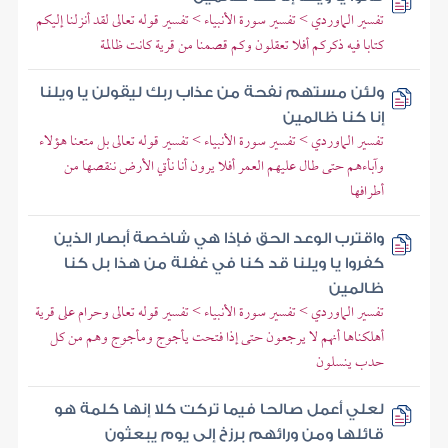
تفسير الماوردي > تفسير سورة الأنبياء > تفسير قوله تعالى لقد أنزلنا إليكم
كتابا فيه ذكركم أفلا تعقلون وكم قصمنا من قرية كانت ظالمة
ولئن مستهم نفحة من عذاب ربك ليقولن يا ويلنا
إنا كنا ظالمين
تفسير الماوردي > تفسير سورة الأنبياء > تفسير قوله تعالى بل متعنا هؤلاء
وآباءهم حتى طال عليهم العمر أفلا يرون أنا نأتي الأرض ننقصها من
أطرافها
واقترب الوعد الحق فإذا هي شاخصة أبصار الذين
كفروا يا ويلنا قد كنا في غفلة من هذا بل كنا
ظالمين
تفسير الماوردي > تفسير سورة الأنبياء > تفسير قوله تعالى وحرام على قرية
أهلكناها أنهم لا يرجعون حتى إذا فتحت يأجوج ومأجوج وهم من كل
حدب ينسلون
لعلي أعمل صالحا فيما تركت كلا إنها كلمة هو
قائلها ومن ورائهم برزخ إلى يوم يبعثون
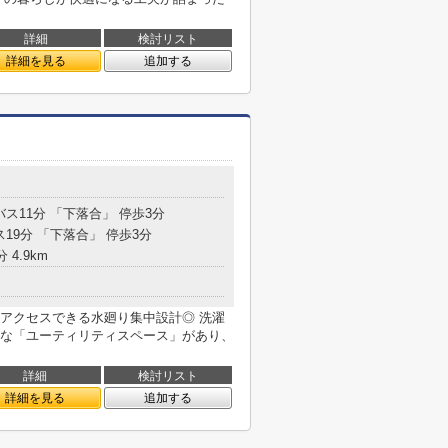
詳細
検討リスト
詳細を見る
追加する
バス11分 「下落合」 停歩3分
ス19分 「下落合」 停歩3分
 4.9km
アクセスできる水廻り集中設計◎ 洗濯
な「ユーティリティスペース」があり、
詳細
検討リスト
詳細を見る
追加する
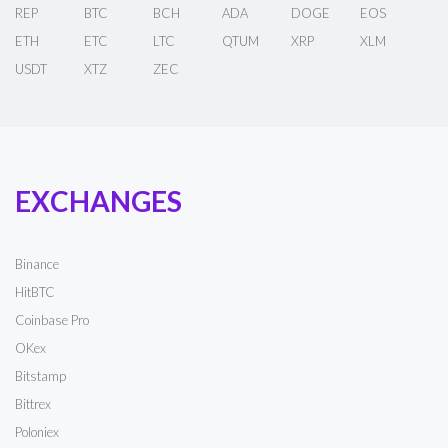
REP
BTC
BCH
ADA
DOGE
EOS
ETH
ETC
LTC
QTUM
XRP
XLM
USDT
XTZ
ZEC
EXCHANGES
Binance
HitBTC
Coinbase Pro
OKex
Bitstamp
Bittrex
Poloniex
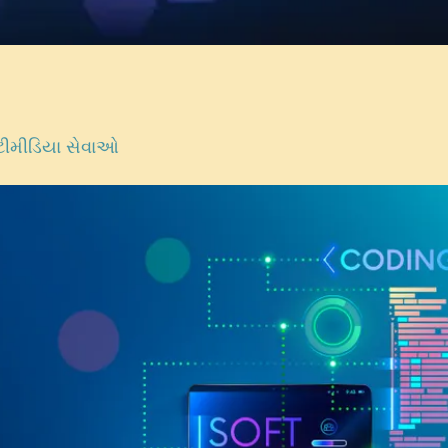
્ટીમીડિયા સેવાઓ
ર
ે
વ
ી
ે
.
ા
ે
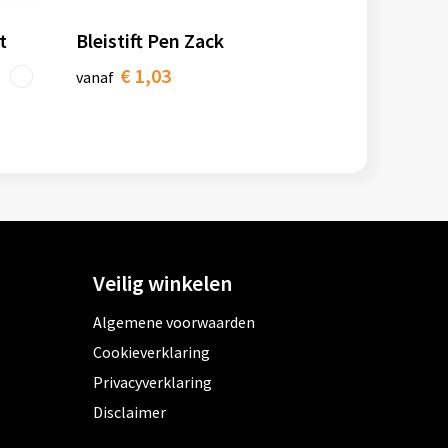
t
Bleistift Pen Zack
€ 1,03
vanaf
Veilig winkelen
Algemene voorwaarden
Cookieverklaring
Privacyverklaring
Disclaimer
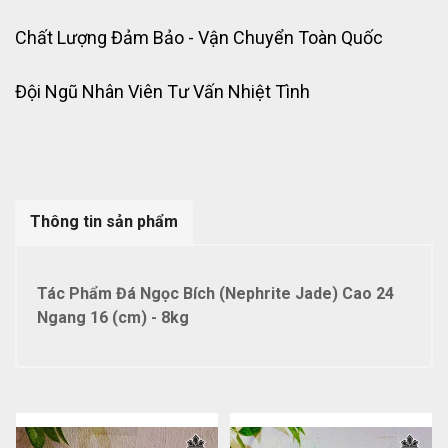
Chất Lượng Đảm Bảo - Vận Chuyển Toàn Quốc
Đội Ngũ Nhân Viên Tư Vấn Nhiệt Tình
Thông tin sản phẩm
Tác Phẩm Đá Ngọc Bích (Nephrite Jade) Cao 24
Ngang 16 (cm) - 8kg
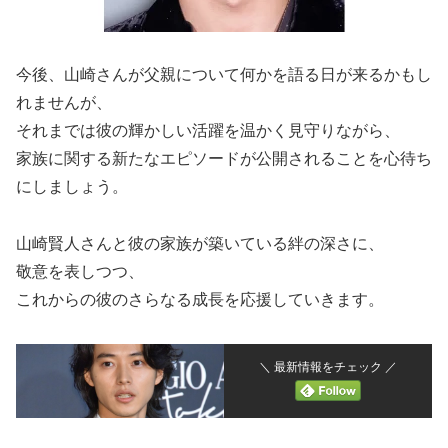
今後、山崎さんが父親について何かを語る日が来るかもし
れませんが、
それまでは彼の輝かしい活躍を温かく見守りながら、
家族に関する新たなエピソードが公開されることを心待ち
にしましょう。
山崎賢人さんと彼の家族が築いている絆の深さに、
敬意を表しつつ、
これからの彼のさらなる成長を応援していきます。
＼ 最新情報をチェック ／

◇ ◇ ◇ ◇

> **Task requirements**: Could you copy out every line in the material above that contains the string "تفسير"?

> **Task answer**:
تفسير الماوردي > تفسير سورة الأنبياء > تفسير قوله تعالى لقد أنزلنا إليكم
تفسير الماوردي > تفسير سورة الأنبياء > تفسير قوله تعالى بل متعنا هؤلاء
تفسير الماوردي > تفسير سورة الأنبياء > تفسير قوله تعالى وحرام على قرية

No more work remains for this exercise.